Both Hillary Clinton and John McCain are making much of Barack Obama's lack of "experience", and suggesting that it makes him unfit to lead the nation. I have to admit that personally I don't give "experience" a lot of weight when it comes to supporting Presidential candidates. In fact, I think that when weighed against qualities such as the ability to weigh both sides of an argument rationally, the ability to listen to those who disagree with you openly, and the ability to work with others cordially to achieve your goals, experience means nothing.
There's an example in the news right now- Obama said he would be willing to talk with the new leaders of Cuba without preconditions, while Hillary Clinton would refuse. John McCain probably still wants to bomb them. I know McCain wants to bomb Iran, because he's said so. That's really helpful. When the most experienced foreign-policy guy in the race wants to bomb Iran, I throw experience out the window as a qualification for a President.
We now know that when another inexperienced former-Senator faced a military crisis, all his far more experienced advisors gave him advice which he ignored. It turns out that JFK was right during the Cuban Missile Crisis, and his advisors were wrong. His gut feeling that he needed to give the Soviet leadership a bit more time to save face let him defuse the issue and bring it to a peaceful and successful conclusion. Recently-released Soviet records now tell us that if f he had followed the hawkish advice of his experienced advisors and faced down the Soviets it would have started World War 3.
George Bush had all sorts of experience to rely on after the September 11th attacks. I may not agree with Don Rumsfeld, Dick Cheney, Condi Rice, George Tenet, et al, but I cannot deny their deep and long experience in world affairs. So that all turned out well, didn't it?

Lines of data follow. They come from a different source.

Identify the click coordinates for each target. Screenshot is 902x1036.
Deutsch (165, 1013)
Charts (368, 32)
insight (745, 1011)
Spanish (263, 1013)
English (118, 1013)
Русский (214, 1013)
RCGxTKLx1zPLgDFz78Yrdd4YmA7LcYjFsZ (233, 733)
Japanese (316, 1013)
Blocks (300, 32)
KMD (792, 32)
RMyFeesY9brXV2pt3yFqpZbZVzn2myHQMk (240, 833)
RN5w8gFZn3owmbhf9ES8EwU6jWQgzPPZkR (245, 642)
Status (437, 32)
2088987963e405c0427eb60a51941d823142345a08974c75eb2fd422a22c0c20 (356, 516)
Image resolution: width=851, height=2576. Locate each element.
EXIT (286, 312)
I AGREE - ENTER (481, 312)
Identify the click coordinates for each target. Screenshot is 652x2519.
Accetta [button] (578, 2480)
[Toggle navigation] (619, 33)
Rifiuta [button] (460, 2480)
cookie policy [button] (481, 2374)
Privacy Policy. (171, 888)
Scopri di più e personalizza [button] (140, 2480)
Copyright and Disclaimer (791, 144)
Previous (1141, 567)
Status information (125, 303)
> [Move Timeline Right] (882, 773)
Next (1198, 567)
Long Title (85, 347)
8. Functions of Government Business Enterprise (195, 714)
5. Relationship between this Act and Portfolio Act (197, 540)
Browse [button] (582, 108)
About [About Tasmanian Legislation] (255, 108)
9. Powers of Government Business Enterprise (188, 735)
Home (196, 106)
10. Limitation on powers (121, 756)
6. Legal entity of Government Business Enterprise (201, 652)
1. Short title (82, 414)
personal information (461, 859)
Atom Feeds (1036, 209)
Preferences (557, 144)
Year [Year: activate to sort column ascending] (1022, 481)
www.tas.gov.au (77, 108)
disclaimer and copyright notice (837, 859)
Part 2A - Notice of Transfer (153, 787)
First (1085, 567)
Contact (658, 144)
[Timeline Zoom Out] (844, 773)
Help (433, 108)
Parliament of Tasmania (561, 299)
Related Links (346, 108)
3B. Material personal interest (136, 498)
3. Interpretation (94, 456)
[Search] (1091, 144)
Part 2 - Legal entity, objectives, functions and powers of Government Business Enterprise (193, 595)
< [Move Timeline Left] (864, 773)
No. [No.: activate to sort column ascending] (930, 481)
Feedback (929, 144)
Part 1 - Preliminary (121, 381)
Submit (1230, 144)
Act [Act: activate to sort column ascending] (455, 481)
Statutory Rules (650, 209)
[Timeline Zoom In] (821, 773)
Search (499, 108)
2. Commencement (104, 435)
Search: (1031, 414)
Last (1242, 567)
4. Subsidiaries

Finally, I caught this historical tidbit in George Will's column yesterday. Yes, I know, you won't find me quoting George Will very often, but in this case it provides further food for thought-
"The president who came to office with the most glittering array of experiences had served 10 years in the House of Representatives, then became minister to Russia, then served 10 years in the Senate, then four years as secretary of state (during a war that enlarged the nation by 33 percent), then was minister to Britain. Then, in 1856, James Buchanan was elected president and in just one term secured a strong claim to being ranked as America's worst president. Abraham Lincoln, the inexperienced former one-term congressman, had an easy act to follow."
Experience. It's a good quality in airline pilots and hookers, but I don't count it so highly when I'm choosing a President.